September 30, 2008
Problem: As I'm sure you are well aware, the shift to mark-to-market asset valuation causes problems when:
- the market-value for assets is undergoing a bubble expansion. Assets become significantly overvalued by the market relative to long-term trends, which is dangerous for businesses, investors, and the general economy.
- the market-value undergoes a sudden collapse of value, often the result of a prior bubble. Assets become significantly undervalued relative to long-term trends, which is even more dangerous to business, investors, and the general economy.

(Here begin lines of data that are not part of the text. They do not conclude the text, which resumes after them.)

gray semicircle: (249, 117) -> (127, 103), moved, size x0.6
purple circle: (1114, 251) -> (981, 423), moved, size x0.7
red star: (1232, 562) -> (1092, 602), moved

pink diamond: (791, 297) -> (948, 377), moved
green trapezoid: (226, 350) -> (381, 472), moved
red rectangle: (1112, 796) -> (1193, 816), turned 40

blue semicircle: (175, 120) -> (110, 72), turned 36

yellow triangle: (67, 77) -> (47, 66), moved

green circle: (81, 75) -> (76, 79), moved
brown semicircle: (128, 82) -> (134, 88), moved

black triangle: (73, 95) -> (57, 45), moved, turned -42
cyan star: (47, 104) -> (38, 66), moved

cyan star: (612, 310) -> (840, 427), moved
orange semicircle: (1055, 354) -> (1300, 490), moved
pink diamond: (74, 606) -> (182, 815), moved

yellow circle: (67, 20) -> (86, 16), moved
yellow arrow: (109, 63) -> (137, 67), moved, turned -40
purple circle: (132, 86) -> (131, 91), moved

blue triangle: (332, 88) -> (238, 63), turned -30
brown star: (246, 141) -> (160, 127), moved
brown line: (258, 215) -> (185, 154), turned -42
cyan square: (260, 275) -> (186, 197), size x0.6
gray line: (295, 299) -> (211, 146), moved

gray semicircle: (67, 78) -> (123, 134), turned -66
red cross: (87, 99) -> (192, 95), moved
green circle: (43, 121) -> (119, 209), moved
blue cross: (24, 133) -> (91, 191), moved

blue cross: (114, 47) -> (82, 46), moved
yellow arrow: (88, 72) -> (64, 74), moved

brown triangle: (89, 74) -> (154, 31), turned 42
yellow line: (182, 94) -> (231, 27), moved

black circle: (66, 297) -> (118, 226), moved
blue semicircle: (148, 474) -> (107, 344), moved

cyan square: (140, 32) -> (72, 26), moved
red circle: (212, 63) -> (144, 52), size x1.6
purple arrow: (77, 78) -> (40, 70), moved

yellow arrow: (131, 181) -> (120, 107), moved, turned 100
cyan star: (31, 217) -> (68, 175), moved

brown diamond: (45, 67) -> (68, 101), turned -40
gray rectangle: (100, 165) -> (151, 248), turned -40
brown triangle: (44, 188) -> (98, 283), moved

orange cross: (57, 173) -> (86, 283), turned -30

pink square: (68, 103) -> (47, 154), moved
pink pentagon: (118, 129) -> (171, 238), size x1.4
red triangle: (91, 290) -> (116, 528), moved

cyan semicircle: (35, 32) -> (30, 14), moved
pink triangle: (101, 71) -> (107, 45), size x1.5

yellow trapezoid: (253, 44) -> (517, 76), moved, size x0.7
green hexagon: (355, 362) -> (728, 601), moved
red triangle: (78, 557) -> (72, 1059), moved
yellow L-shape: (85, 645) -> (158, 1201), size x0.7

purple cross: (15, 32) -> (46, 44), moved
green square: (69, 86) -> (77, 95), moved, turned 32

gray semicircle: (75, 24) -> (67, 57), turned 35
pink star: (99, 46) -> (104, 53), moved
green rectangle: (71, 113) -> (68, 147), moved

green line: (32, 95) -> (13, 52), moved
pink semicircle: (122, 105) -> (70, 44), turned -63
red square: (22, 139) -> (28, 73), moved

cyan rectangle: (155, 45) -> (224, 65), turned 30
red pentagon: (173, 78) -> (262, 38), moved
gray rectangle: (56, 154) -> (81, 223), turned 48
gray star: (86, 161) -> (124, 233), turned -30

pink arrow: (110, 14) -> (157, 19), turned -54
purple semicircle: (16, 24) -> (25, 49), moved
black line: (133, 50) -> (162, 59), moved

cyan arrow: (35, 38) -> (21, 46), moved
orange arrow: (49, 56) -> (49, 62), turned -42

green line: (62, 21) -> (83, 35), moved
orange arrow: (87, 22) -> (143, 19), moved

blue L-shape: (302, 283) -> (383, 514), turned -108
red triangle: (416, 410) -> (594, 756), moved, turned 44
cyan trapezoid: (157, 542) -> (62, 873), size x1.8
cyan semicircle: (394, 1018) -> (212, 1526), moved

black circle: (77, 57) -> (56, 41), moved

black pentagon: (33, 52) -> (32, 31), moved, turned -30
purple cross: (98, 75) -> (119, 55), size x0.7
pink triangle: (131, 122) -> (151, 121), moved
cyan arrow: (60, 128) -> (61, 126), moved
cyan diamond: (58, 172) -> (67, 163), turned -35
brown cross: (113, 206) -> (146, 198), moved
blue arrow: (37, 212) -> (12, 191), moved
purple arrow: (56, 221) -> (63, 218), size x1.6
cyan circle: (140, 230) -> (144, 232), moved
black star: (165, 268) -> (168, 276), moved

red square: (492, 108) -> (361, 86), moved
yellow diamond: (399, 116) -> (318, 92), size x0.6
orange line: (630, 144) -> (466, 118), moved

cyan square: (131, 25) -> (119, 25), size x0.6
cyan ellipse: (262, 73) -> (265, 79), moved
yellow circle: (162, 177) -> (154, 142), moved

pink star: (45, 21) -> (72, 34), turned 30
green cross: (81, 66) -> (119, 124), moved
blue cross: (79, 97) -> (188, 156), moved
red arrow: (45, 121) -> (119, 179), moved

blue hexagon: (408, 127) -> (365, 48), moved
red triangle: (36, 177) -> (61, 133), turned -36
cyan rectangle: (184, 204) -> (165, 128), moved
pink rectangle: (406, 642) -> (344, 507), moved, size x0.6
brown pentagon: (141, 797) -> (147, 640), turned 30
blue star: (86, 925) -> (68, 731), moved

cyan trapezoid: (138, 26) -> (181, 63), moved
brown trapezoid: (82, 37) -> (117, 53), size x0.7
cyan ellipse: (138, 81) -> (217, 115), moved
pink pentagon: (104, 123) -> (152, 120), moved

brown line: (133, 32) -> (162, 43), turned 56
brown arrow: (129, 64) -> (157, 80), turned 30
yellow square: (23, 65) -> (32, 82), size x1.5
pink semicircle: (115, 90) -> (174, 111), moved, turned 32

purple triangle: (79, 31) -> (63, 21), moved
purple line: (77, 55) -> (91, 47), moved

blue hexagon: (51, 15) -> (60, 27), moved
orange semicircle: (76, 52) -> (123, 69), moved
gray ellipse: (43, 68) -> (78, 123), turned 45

Proposed Improvement: I propose the following approach to asset valuation in order to significantly reduce these problems without going back to the bad old days of asset value reporting:
Assets are revalued each year (say) according to the following recursive formula. For the nth year, the value is:
V(n) = (1-a)*V(n-1) + a*MV(n),
where V(n-1) is the valuation provided by the process for the previous year, MV(n) is the current market value of the asset, and a is chosen to be somewher around ) 0.1.
This recursive moving average will be no more prone to manipulation than the current rules, and will significantly reduce the overvaluation in a bubble market. It will significantly reduce the dangerous under-valuation during a collapse, and will allow businesses time to handle and recover from cases where the market-values of assets drop to very low values suddenly.
The SEC can monitor what is happening to the MV by examining the rate of decrease in V(n). A drop of more than 5% in any one category in one year (if you choose a=0.1) would trigger a very close look, I would think.
If you have any questions, I will happy to respond to an email from your office.